SCHOOL, DISTRICT. A district school is a small country school organized to serve the needs of a particular neighborhood rather than a whole township. It was the original form of public school in colonial New England and New York. As the population increased, roads and transportation improved, and wild animals became less of a danger, the population scattered over the area of the towns. Most New England towns contained several villages as well as a widely distributed farm population. A town tax in whole or in part supported the school. Those who voted for and paid the tax required that the school be accessible to their children. Initially, the moving school, in which the teacher went to the pupils, emerged. The divided school developed next, in which the school went for a portion of the year to a village.
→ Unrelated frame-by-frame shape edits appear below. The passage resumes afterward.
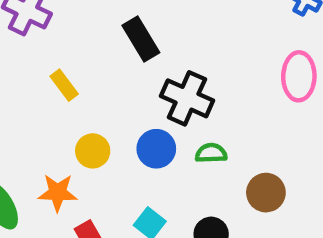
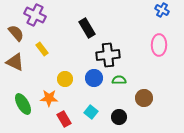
yellow rectangle: (64, 85) -> (42, 49), moved
black cross: (187, 98) -> (108, 55), turned -30

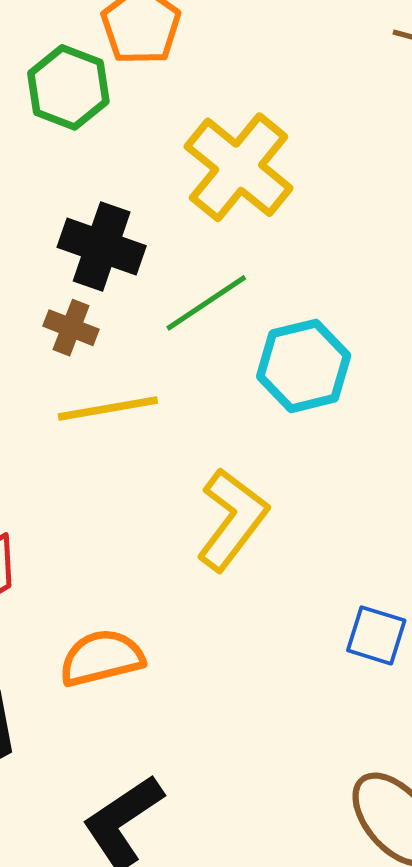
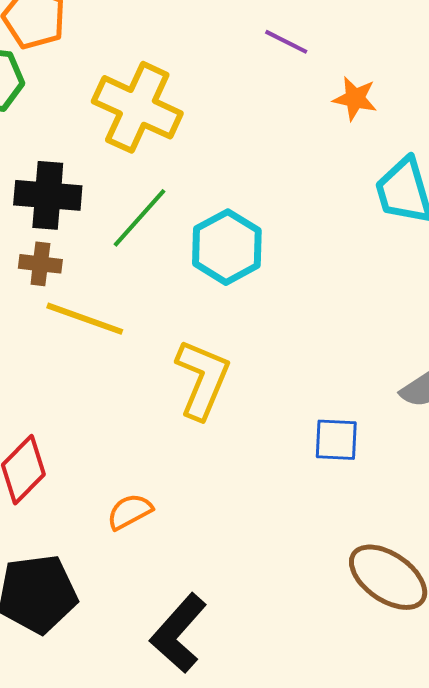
yellow line: (108, 409) -> (85, 319), turned 44
orange semicircle: (102, 658) -> (130, 512), size x0.7

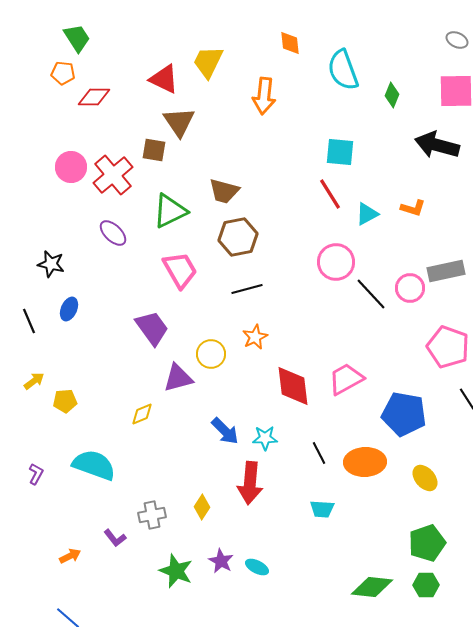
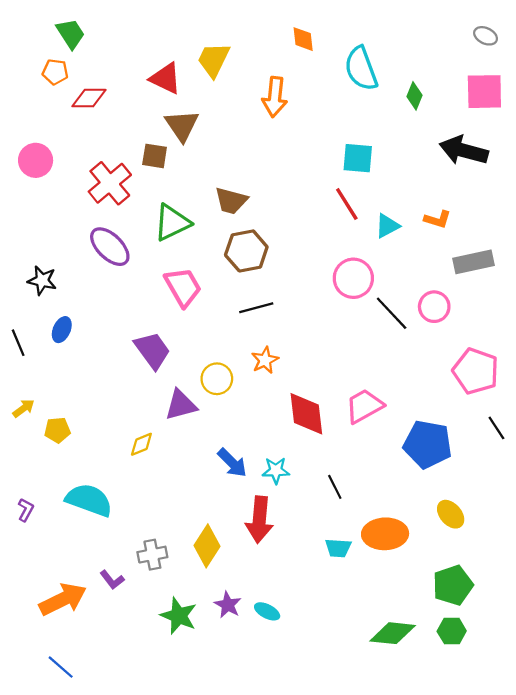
pink circle: (71, 167) -> (36, 160), moved
purple ellipse: (113, 233) -> (110, 247), size x1.4
gray rectangle: (446, 271) -> (474, 262), moved
orange ellipse: (365, 462) -> (385, 534), moved
yellow diamond: (202, 507) -> (207, 546), size x1.5
orange arrow: (70, 556) -> (63, 599), size x2.0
When these short school terms became permanent, the school district came into existence.
Problems in the early district schools were numerous. Short terms, poorly equipped and poorly paid teachers, sometimes unruly schoolchildren, bad hygienic conditions, a multiplicity of textbooks, too many or too few pupils, an impossibly long program of recitations for the teacher, and lack of discipline were the leading drawbacks of the district system. Nontheless, the district school was probably the only basis on which democracy could build up a public school system.
While some critics have called the district school system of the early nineteenth century the low point in American education, it at least made possible the development of a school system controlled and supported by the public that patronized it. It was against the evils of the system that Horace Mann and Henry Barnard labored in their educational reforms. Westward settlers, however, still carried the district school system from New England into nearly all the new states west of the Alleghenies. Thomas Jefferson advocated it, along with the town political organization, as the basis of a free society. In most western states, after the middle of the nineteenth century, the superimposition of either the township system or the county system or both modified the district system. In the mid-1800s, the union or county school appeared in New York, Massachusetts, and Connecticut. By the close of the nineteenth century, good roads made possible the consolidated school, which gradually replaced the one-room, ungraded district school throughout most of the country.
Kaestle, Carl F., and Maris A. Vinovskis. Education and Social Change in Nineteenth-Century Massachusetts. Cambridge: Cambridge University Press, 1980.
McClellan, B. Edward, and William J. Reese, eds. The Social History of American Education. Urbana: University of Illinois Press, 1988.
Spring, Joel H. The American School, 1642–2000. 5th ed. Boston: McGraw-Hill, 2001.